Ma gorge se serra, mais je fis un effort pour garder mon calme.
« C’est mon rêve, Dan, » dis-je simplement, la voix tremblante.
Son expression se durcit, et il jeta sa côtelette à moitié mangée dans son assiette avec un mépris évident.
« Ton rêve est une perte de temps et d’argent, Deb. D’ailleurs, pourquoi ne pas plutôt me donner cet argent ? J’ai pensé à un voyage de pêche avec les gars. Ce serait bien plus utile. Pas besoin de gaspiller ça pour une fantaisie aussi ridicule. »
C’est à cet instant que quelque chose en moi céda.
Pendant toutes ces années, j’avais attendu. J’avais repoussé mon propre bonheur, mis de côté ma liberté et mon rêve, parce que je croyais que nous étions un couple, unis dans ce projet commun. C’était censé être nous découvrant la Grèce, partageant ce voyage tant attendu.
Mais ce n’était pas le cas. Il n’avait jamais pris mon rêve au sérieux.
Je me levai, repoussant ma chaise avec détermination.
« Je vais en Grèce, Dan, » déclarai-je fermement.
« Bien sûr que tu vas y aller, » ricana-t-il, un sourire moqueur aux lèvres.
Le lendemain matin, alors que Dan était sorti, j’ai pris une décision que je n’aurais jamais cru possible. J’ai réservé mon voyage. Départ le lendemain. Deux semaines en Grèce. Pas d’hésitation, pas de consultation, pas besoin de l’accord de Dan. Ce voyage était pour moi, rien que pour moi.

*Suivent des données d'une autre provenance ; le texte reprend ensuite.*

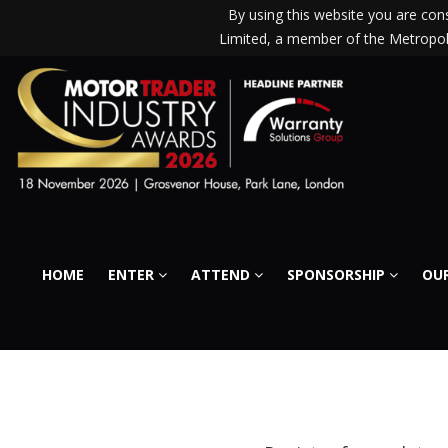
By using this website you are co
Limited, a member of the Metropoli
HOME
ENTER
ATTEND
SPONSORSHIP
OUR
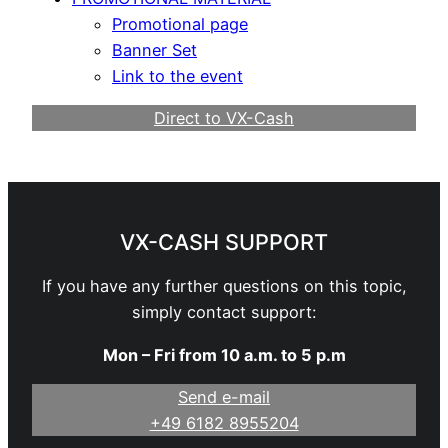
Promotional page
Banner Set
Link to the event
Direct to VX-Cash
Become a Webmaster
VX-CASH SUPPORT
If you have any further questions on this topic,
simply contact support:
Mon – Fri from 10 a.m. to 5 p.m
Send e-mail
+49 6182 8955204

J’ai fait mes valises, pris un stylo et laissé un mot sur le comptoir de la cuisine :
Dan, tu as raison. Je suis trop vieille. Trop vieille pour attendre quelqu’un qui ne se soucie pas de mon bonheur. Profite de ton voyage de pêche, tu devras le financer toi-même.
Puis, je suis partie.
Je ne savais pas ce qui allait se passer ensuite, mais honnêtement, je m’en fichais. Je savais que rester serait un acte de trahison envers moi-même, et je refusais de finir ma vie remplie de regrets et de ressentiment envers Dan.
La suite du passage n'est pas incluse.